_Stored data entries:_
+===+
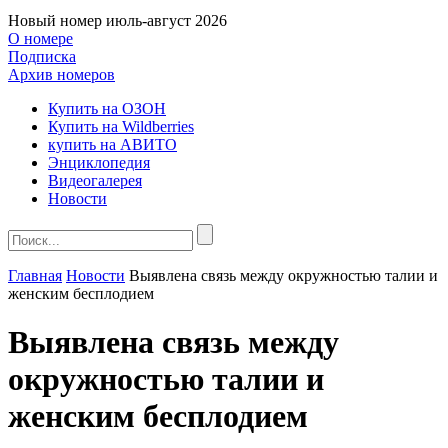
Новый номер
июль-август 2026
О номере
Подписка
Архив номеров
Купить на ОЗОН
Купить на Wildberries
купить на АВИТО
Энциклопедия
Видеогалерея
Новости
Главная
Новости
Выявлена связь между окружностью талии и
женским бесплодием
Выявлена связь между
окружностью талии и
женским бесплодием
+===+
_WHAT YOU ARE ASKED TO DO:_ Reproduce every entry exactly, but omit each picture.

_REPLY TO THE TASK:_
Новый номер
июль-август 2026
О номере
Подписка
Архив номеров
Купить на ОЗОН
Купить на Wildberries
купить на АВИТО
Энциклопедия
Видеогалерея
Новости
Главная
Новости
Выявлена связь между окружностью талии и
женским бесплодием
Выявлена связь между
окружностью талии и
женским бесплодием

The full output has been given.